I noticed that the syntax f(x...)!
is available so I'm going to throw this out there as syntax for doing y = f(x...)
and inserting finalize(y)
in at the point where the returned value y
goes out of scope. This would allow us to write the above examples as:
r = open("input")!
w = open("output", "w")!
# do actual work
Calls to finalize(w)
and finalize(r)
are inserted automatically when r
and w
go out of scope. Actually, it's more than that since the finalize
calls are guaranteed no matter how the stack unwinds. You can also use this effectively without binding to a local variable, just passing it to a function call:
write(open("file","w")!, data)
Since the result of the open
call goes out of scope after this line, this becomes something like this:
try f = open("file","w")
write(f, data)
finally
finalize(f)
end
So that addresses https://github.com/JuliaLang/julia/pull/14546 in a systematic way without adding any new methods and can eliminate many of the functions littering https://github.com/JuliaLang/julia/issues/14608.

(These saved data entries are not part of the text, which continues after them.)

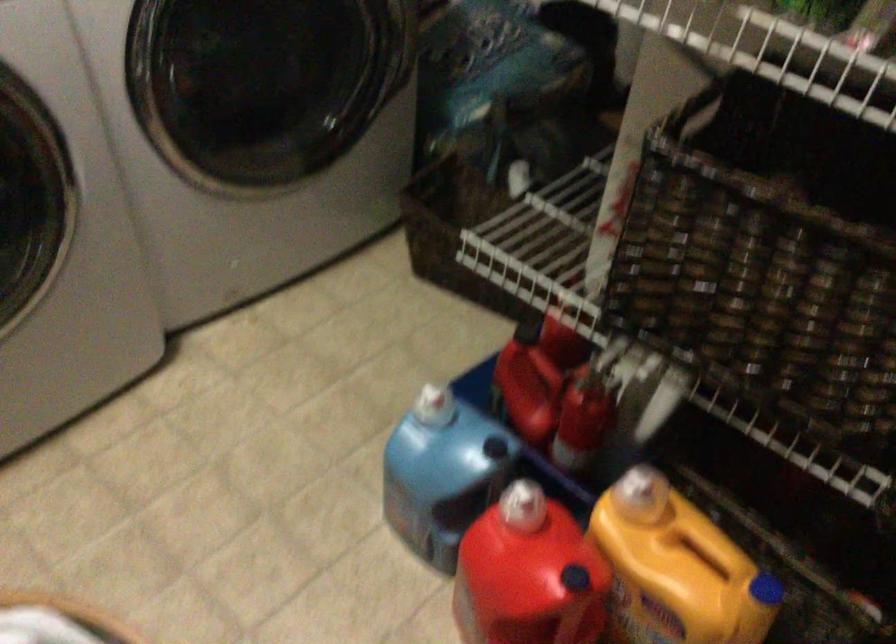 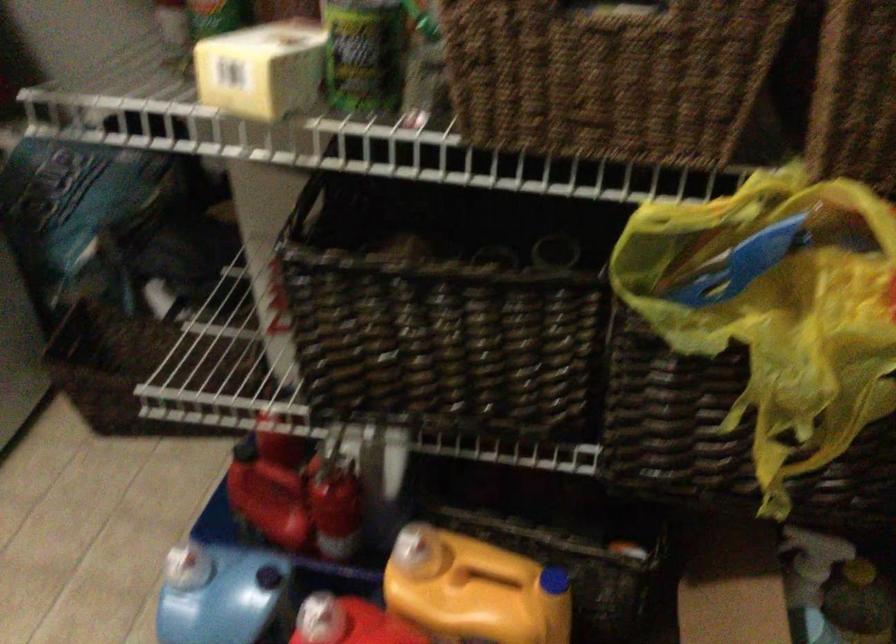 Find the pixel in the second image that matches (524,511) in the first image.

(320, 619) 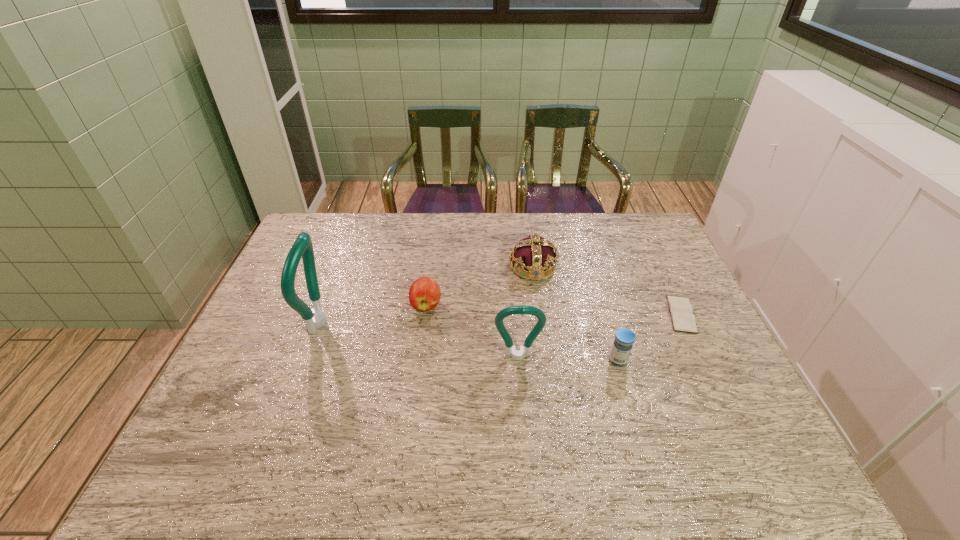 Locate an element on the screen. vacant space at the near edge of the desktop is located at coordinates (679, 403).

The image size is (960, 540). I want to click on vacant space at the left edge of the desktop, so click(226, 374).

Identify the location of free region at the right edge of the desktop. (653, 316).

Image resolution: width=960 pixels, height=540 pixels. I want to click on vacant region at the near right corner of the desktop, so click(747, 419).

At what (x,y) coordinates should I click in order to perform the action: click on vacant space that is in between the diary and the apple. Please return your answer as a coordinate pair (x, y). Image resolution: width=960 pixels, height=540 pixels. Looking at the image, I should click on (554, 310).

At what (x,y) coordinates should I click in order to perform the action: click on vacant area that lies between the apple and the fifth object from left to right. Please return your answer as a coordinate pair (x, y). The height and width of the screenshot is (540, 960). Looking at the image, I should click on (522, 333).

Locate an element on the screen. Image resolution: width=960 pixels, height=540 pixels. vacant space that's between the shortest object and the medicine is located at coordinates (649, 338).

This screenshot has height=540, width=960. Identify the location of free space between the medicine and the second object from left to right. (522, 333).

You are a GUI agent. You are given a task and a screenshot of the screen. Output one action in this format:
    pyautogui.click(x=<x>, y=<y>)
    Task: Click on the empty space that is in between the shortest object and the fourth shortest object
    
    Given the screenshot: What is the action you would take?
    pyautogui.click(x=607, y=291)

Locate an element on the screen. This screenshot has height=540, width=960. free space between the third tallest object and the apple is located at coordinates (479, 286). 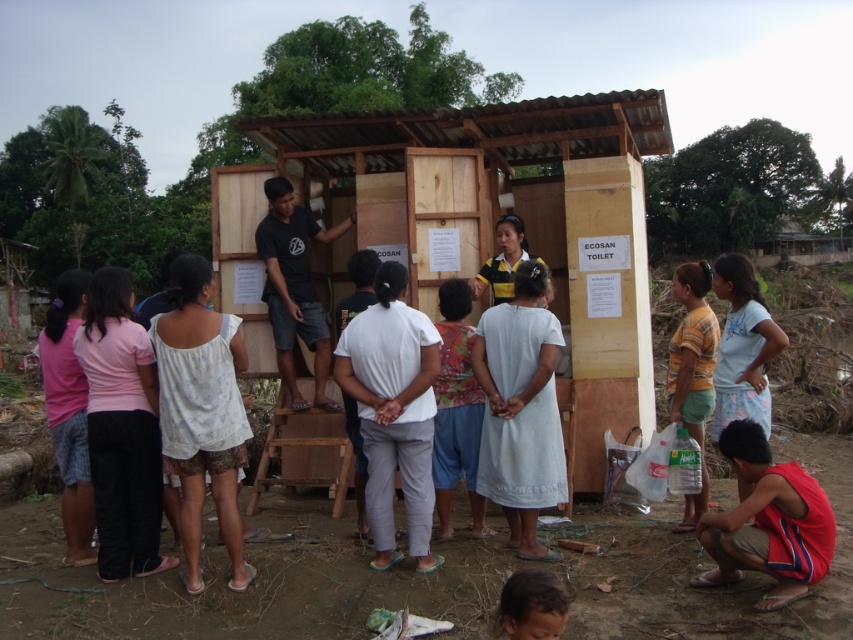 Is yellow-green fabric dress at right behind brown hair at lower center?

That is True.

Which is below, yellow-green fabric dress at right or brown hair at lower center?

Positioned lower is brown hair at lower center.

At what (x,y) coordinates should I click in order to perform the action: click on yellow-green fabric dress at right. Please return your answer as a coordinate pair (x, y). The image size is (853, 640). Looking at the image, I should click on (692, 371).

Consider the image. Does wooden shack at center have a lesser width compared to yellow-green fabric dress at right?

Yes, wooden shack at center is thinner than yellow-green fabric dress at right.

Can you confirm if wooden shack at center is taller than yellow-green fabric dress at right?

No, wooden shack at center is not taller than yellow-green fabric dress at right.

Who is more forward, [625,227] or [682,339]?

Point [682,339] is in front.

Locate an element on the screen. The width and height of the screenshot is (853, 640). wooden shack at center is located at coordinates (517, 211).

Which of these two, wooden shack at center or brown hair at lower center, stands shorter?

With less height is brown hair at lower center.

Does wooden shack at center appear on the left side of brown hair at lower center?

In fact, wooden shack at center is to the right of brown hair at lower center.

Between point (540, 124) and point (561, 618), which one is positioned in front?

Positioned in front is point (561, 618).

Where is `wooden shack at center`? wooden shack at center is located at coordinates (517, 211). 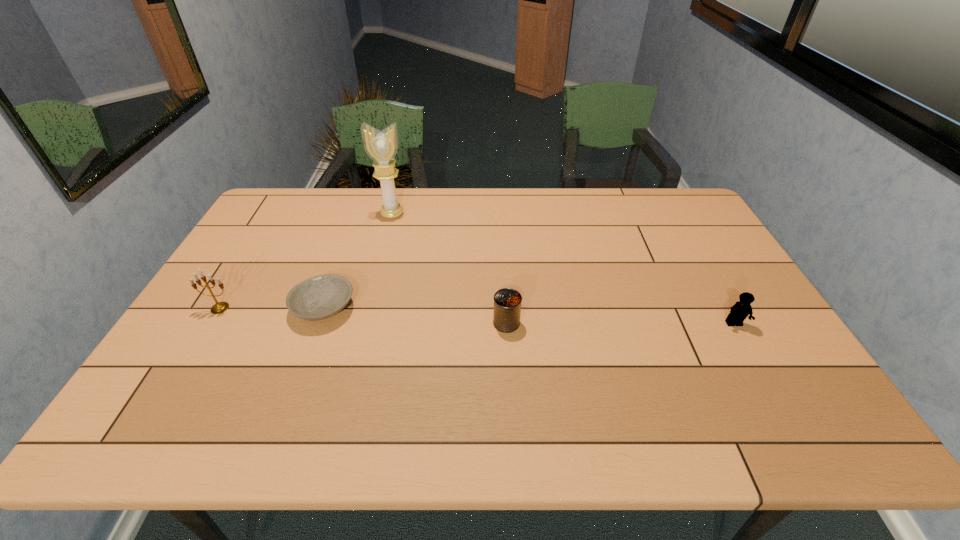 At what (x,y) coordinates should I click in order to perform the action: click on the tallest object. Please return your answer as a coordinate pair (x, y). The height and width of the screenshot is (540, 960). Looking at the image, I should click on pyautogui.click(x=381, y=146).

Locate an element on the screen. The width and height of the screenshot is (960, 540). the farthest object is located at coordinates coord(381,146).

Find the location of a particular element. The height and width of the screenshot is (540, 960). the leftmost object is located at coordinates (218, 308).

The height and width of the screenshot is (540, 960). Identify the location of the fourth shortest object. (218, 308).

This screenshot has height=540, width=960. In order to click on can in this screenshot , I will do `click(507, 302)`.

The width and height of the screenshot is (960, 540). Identify the location of Lego. (741, 309).

You are a GUI agent. You are given a task and a screenshot of the screen. Output one action in this format:
    pyautogui.click(x=<x>, y=<y>)
    Task: Click on the shortest object
    
    Given the screenshot: What is the action you would take?
    pyautogui.click(x=320, y=297)

This screenshot has width=960, height=540. What are the coordinates of `vacant space located on the front-facing side of the farthest object` in the screenshot? It's located at (376, 276).

At what (x,y) coordinates should I click in order to perform the action: click on free location located on the front of the second tallest object. Please return your answer as a coordinate pair (x, y). The width and height of the screenshot is (960, 540). Looking at the image, I should click on (193, 352).

You are a GUI agent. You are given a task and a screenshot of the screen. Output one action in this format:
    pyautogui.click(x=<x>, y=<y>)
    Task: Click on the vacant space situated on the back of the can
    The width and height of the screenshot is (960, 540).
    Given the screenshot: What is the action you would take?
    pyautogui.click(x=502, y=244) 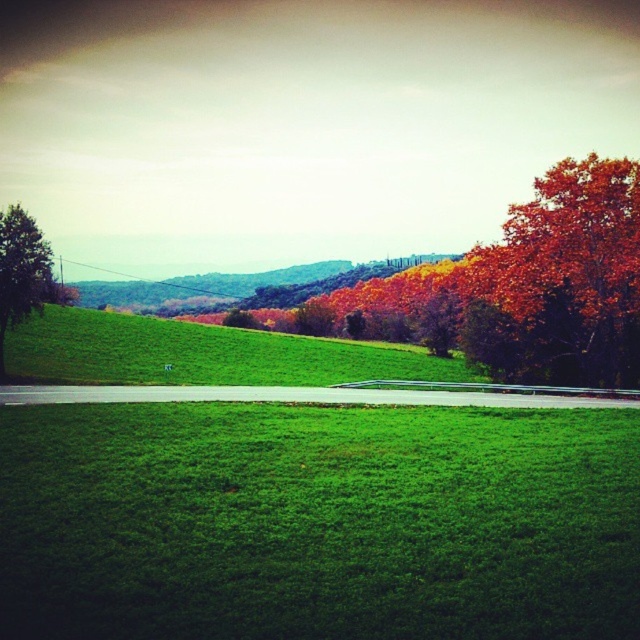 Is green grassy field at lower center thinner than shiny red leaves at right?

Incorrect, green grassy field at lower center's width is not less than shiny red leaves at right's.

Is green grassy field at lower center taller than shiny red leaves at right?

No.

Which is in front, point (429, 637) or point (621, 228)?

Point (429, 637)

You are a GUI agent. You are given a task and a screenshot of the screen. Output one action in this format:
    pyautogui.click(x=<x>, y=<y>)
    Task: Click on the green grassy field at lower center
    
    Given the screenshot: What is the action you would take?
    pyautogui.click(x=317, y=522)

Is point (616, 196) positioned after point (0, 348)?

That is True.

Is point (598, 273) positioned before point (28, 236)?

That is False.

You are a GUI agent. You are given a task and a screenshot of the screen. Output one action in this format:
    pyautogui.click(x=<x>, y=<y>)
    Task: Click on the shiny red leaves at right
    The image size is (640, 640).
    Given the screenshot: What is the action you would take?
    pyautogui.click(x=563, y=280)

How much distance is there between green grassy field at lower center and autumn foliage at upper right?

green grassy field at lower center and autumn foliage at upper right are 41.81 meters apart from each other.

Is point (368, 548) positioned before point (397, 308)?

Yes, it is.

Locate an element on the screen. The image size is (640, 640). green grassy field at lower center is located at coordinates (317, 522).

Wow, I kind of like that idea. It would be _excellent_ if resource-backed objects only needed to implement close
and one form of open
, and we hardly ever used gc finalizers (or eliminated them entirely).
Just for a second, can we imagine inverting the syntax: so v = ...! covers the unusual case where I _do_ want to wait for GC to finalize v? How much existing code depends on that? Which bugs are worse: referencing prematurely-finalized objects, or leaking resources? The former are pretty easy to detect, at least at the cost of the finalizer explicitly putting the object into an invalid state.
See also #11207
@awf you don't want to translate every function call into a try/catch with a corresponding finalize call.
Sounds somewhat like golang's defer
(also mentioned by @quinnj in #11207), except that defer is more general (and more specific about what exactly is going to happen).
I think we can have defer
and have !
be syntax for defer close(x)
since that's what you need 99.9% of the time. The verbosity reduction is huge:
x = open(file); defer close(x)
write(x, data)
vs
write(open(file)!, data)
Nice. +1
I like the idea, but not the syntax. Sigils for resource management starts getting into rust levels of "what is going on" for newcomers unfamiliar with what a trailing !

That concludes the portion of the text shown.